Since biological therapeutics are derived from living organisms, their manufacture and validation presents difficulties not encountered during traditional small molecule drug development. Despite the complexities inherent in developing biologics, there are a growing number of licensed biological products on the market.
IBC’s “Bioassay and Development” meeting held earlier this month in San Francisco addressed the challenges facing researchers in academia and industry. Bioassays are critical for the development of biologics, and many companies now find themselves in a regulatory holding pattern because of poorly developed and inadequately validated potency assays.
To correct this problem, many biotech and pharma firms have earmarked a significant portion of their R&D budgets for developing high-performance bioassays that measure potency accurately and achieve product acceptance quickly with minimal cost.

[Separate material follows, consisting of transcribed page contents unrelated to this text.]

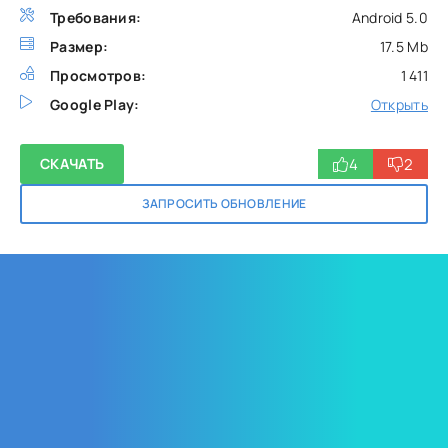
Требования:
Android 5.0
Размер:
17.5 Mb
Просмотров:
1 411
Google Play:
Открыть
4
2
СКАЧАТЬ
ЗАПРОСИТЬ ОБНОВЛЕНИЕ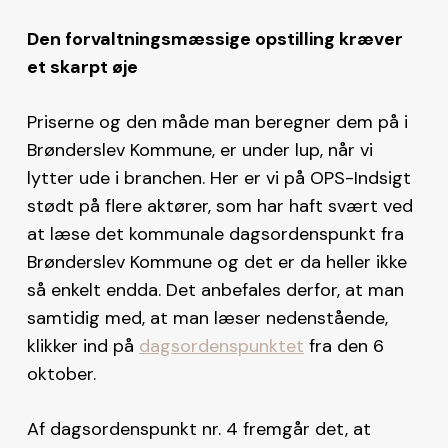
Den forvaltningsmæssige opstilling kræver
et skarpt øje
Priserne og den måde man beregner dem på i
Brønderslev Kommune, er under lup, når vi
lytter ude i branchen. Her er vi på OPS-Indsigt
stødt på flere aktører, som har haft svært ved
at læse det kommunale dagsordenspunkt fra
Brønderslev Kommune og det er da heller ikke
så enkelt endda. Det anbefales derfor, at man
samtidig med, at man læser nedenstående,
klikker ind på
dagsordenspunktet
fra den 6
oktober.
Af dagsordenspunkt nr. 4 fremgår det, at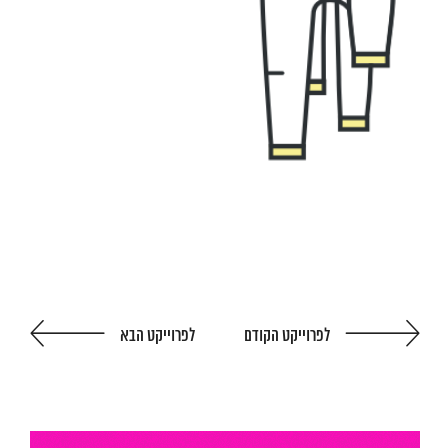
לפרוייקט הקודם
לפרוייקט הבא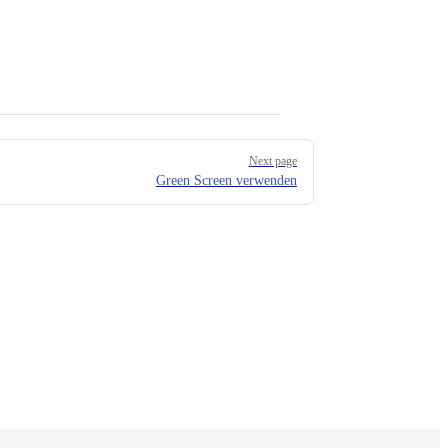
Next page
Green Screen verwenden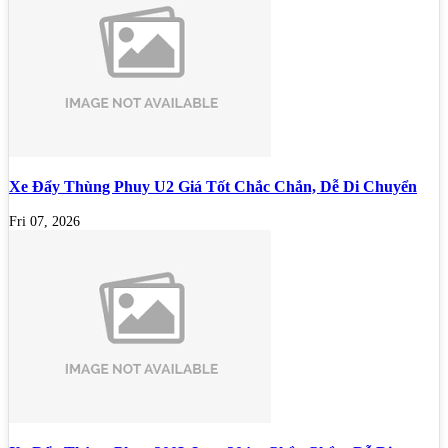
Xe Đẩy Thùng Phuy U2 Giá Tốt Chắc Chắn, Dễ Di Chuyển
Fri 07, 2026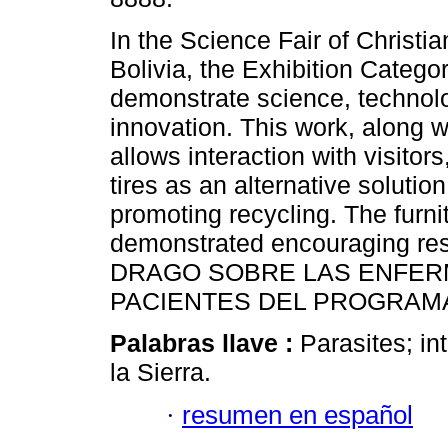
In the Science Fair of Christia
Bolivia, the Exhibition Catego
demonstrate science, technol
innovation. This work, along 
allows interaction with visitor
tires as an alternative soluti
promoting recycling. The furn
demonstrated encouraging 
DRAGO SOBRE LAS ENFER
PACIENTES DEL PROGRAMA 
Palabras llave :
Parasites; in
la Sierra.
·
resumen en español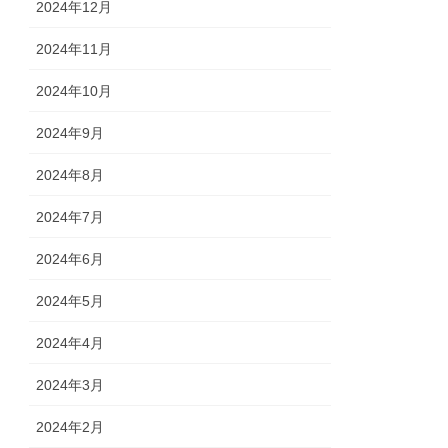
2024年12月
2024年11月
2024年10月
2024年9月
2024年8月
2024年7月
2024年6月
2024年5月
2024年4月
2024年3月
2024年2月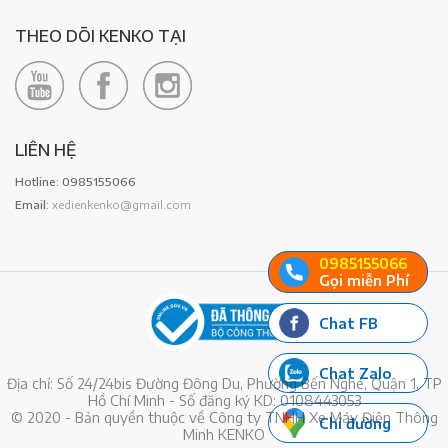
THEO DÕI KENKO TẠI
LIÊN HỆ
Hotline: 0985155066
Email:
xedienkenko@gmail.com
0985155066
Gọi miễn Phí
Chat FB
Chat Zalo
Địa chỉ: Số 24/24bis Đường Đông Du, Phường Bến Nghé, Quận 1, TP
Hồ Chí Minh - Số đăng ký KD: 0108443053
© 2020 - Bản quyền thuộc về Công ty TNHH Xe Máy Điện Thông
Chỉ đường
Minh KENKO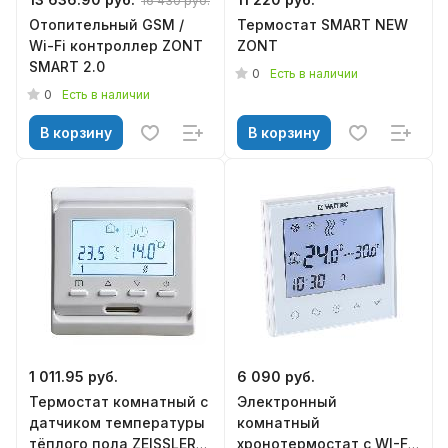
16 430 руб.
Отопительный GSM /
Термостат SMART NEW
Wi-Fi контроллер ZONT
ZONT
SMART 2.0
0
Есть в наличии
0
Есть в наличии
В корзину
В корзину
1 011.95 руб.
6 090 руб.
Термостат комнатный с
Электронный
датчиком температуры
комнатный
тёплого пола ZEISSLER
хронотермостат с WI-FI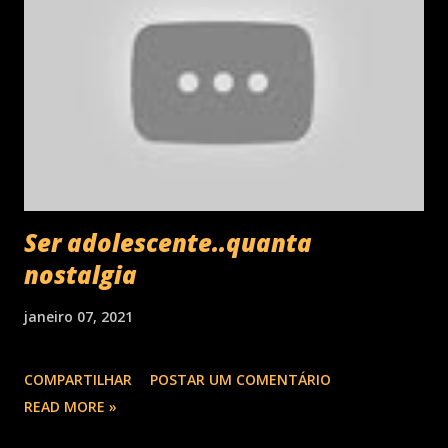
Ser adolescente..quanta
nostalgia
janeiro 07, 2021
COMPARTILHAR
POSTAR UM COMENTÁRIO
READ MORE »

Many factors affect bioassay performance, explained David Lansky, Ph.D., president of Precision Bioassay. At the meeting, Dr. Lansky spoke about how mismatches between bioassays and models result in imprecision. “Pseudoreplication during sample generation is commonplace in assay design and leads to misleading estimates of precision.”
Precision Bioassays’ Xymp™ bioassay system is a solution to the problem, he said. “It reduces cost, labor, time-to-market, and developmental and regulatory risk.” The three-module software system has an optional component that utilizes robotics to facilitate good plate layouts using statistical designs that implement structured randomization.
“Blocking is a hugely powerful tool, and including the 96-well plate as a block is a useful idea that escapes most bioassay design models,” Dr. Lansky said. He explained that “randomization by the Xymp robotic system allows for the use of more complex software models to analyze the data.”
Xymp’s second module provides for sophisticated outlier detection, which is important as removal of outliers before re-scaling the data is a poor strategy, according to Dr. Lansky. “Re-scaling the data usually removes 80 percent of the problems and restores at least near symmetry if not near normality. Researchers need to look at the sources of the variance.”
A common approach in bioassay analysis is to examine small groups of replicates (or pseudoreplicates) for outliers. A much better approach uses all of the data in the assay together, but with milder assumptions about the shape of the dose-response curve (i.e., a smooth curve) than used in the models fit to assess similarity and estimate potency. The use of reproducible randomized experimental designs with more samples allows more complex statistical methods to identify outliers.
The third Xymp module implements equivalence testing for similarity via mixed-effects models and delivers graphical summaries and potency estimates, Dr. Lansky explained, adding that there are often important components of variance associated with sample assignment to rows or dilution assignment to columns that mixed-effects modeling addresses.